I carry around a similar notebook and do some of the same things. The last notebook I bought wasn't a Moleskine though and while it's great, I do miss just a good ol' Moleskine sketchbook.

Have you tried the new actual Sharpie pens? They don't bleed and are super awesome. I'm addicted to them and they do come in several colors--although I haven't found a variety like their other fine point pens.

Sara E. Cotner said...

@ Marisa: I promise I don't carry around too many pens at one time! It looks more colorful because I'll write on a single page on different days (and I tend to have a different pen with me because I grab whatever is around).

@ Andrea: Thanks so much for sharing! I love that idea.

@ Ms. Bear Cub: My last notebook lasted 3.5 months. Moleskines are thin, but I find that it's easier to carry them around. Really, the only reason I'm attached to Moleskines, though, is because of the thicker paper that is in their Sketchbook version. I honestly haven't been able to move away from Sharpies. If I ever get over my addition to pens that bleed through paper, I will probably start using different notebooks (because I would like the variety of looking at a different cover every time; I always say I'm going to decorate my Moleskine notebooks, but I usually don't get around to it).

Jo said...

Oh my god you are my hero. -Hurries home to go collect random notes and put them in a cute notebook so I can start being just as awesome/organized/thoughtful as you...

mmmmmonica said...

I've always liked the Writer's Notebook concept, and I did it short-term for myself, but haven't implemented it in my classroom. Do your students keep them? Does this work well for you, and do they enjoy it? I know, many questions:)

Sara E. Cotner said...

Hi, Monica: I've used Writer's Notebooks with all my kids, although now that I teach all the subjects (I teach 1st, 2nd, and 3rd grade), we call them "Universe Notebooks," to make them more comprehensive. A lot of kids get really into them, and a handful are indifferent toward them. I think the key is lots of authentic modeling from the teacher, time to add to them in class (with the content being generated by the children, not mandated by the teacher), and time to share with each other what they've added to their notebooks. If you teach elementary, I recommend The Art of Teaching Writing by Lucy Calkins. If you teach secondary, I recommend In the Middle by Nancie Atwell. Hope this helps!

ninjab said...

Wow, Sara. As always, you're my hero! :)

aapuzzanchera said...

I am a new follower. I have read this entry of yours like 3 times. It has really inspired me to do the same thing. i have copied a few of your quotes.. They are good!! Excited to keep reading.

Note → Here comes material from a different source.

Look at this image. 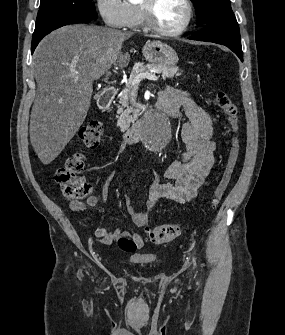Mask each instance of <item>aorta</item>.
<instances>
[{"label": "aorta", "mask_w": 285, "mask_h": 335, "mask_svg": "<svg viewBox=\"0 0 285 335\" xmlns=\"http://www.w3.org/2000/svg\"><path fill=\"white\" fill-rule=\"evenodd\" d=\"M145 116L144 125L137 127V134L145 137L143 147H170V137L174 134L173 119H165V112H146Z\"/></svg>", "instance_id": "762f6f07"}]
</instances>
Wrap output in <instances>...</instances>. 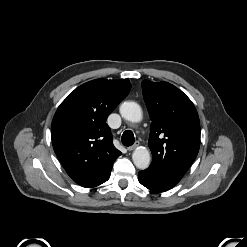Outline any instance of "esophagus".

Jessica Reyna Brogan said...

I love your notebook idea. I kept a journal off and on from kindergarten through age 19 when a tornado hit my apartment building and every single journal of mine got destroyed! I haven't written in a journal since then, and I just turned 30 :( But after reading this post, I am inspired to put pen to paper again, and for that, I thank you :)

Natalia Toronchuk said...

Hi there! I enjoyed this post! I have a few notebooks for different things, I like the organization of what goes where. I find it really difficult when I get a new notebook to decide what should go in it! It feels like there is a "wrong" decision!
Anyway, thanks for sharing your notebook pages! It is always neat to see someone else's.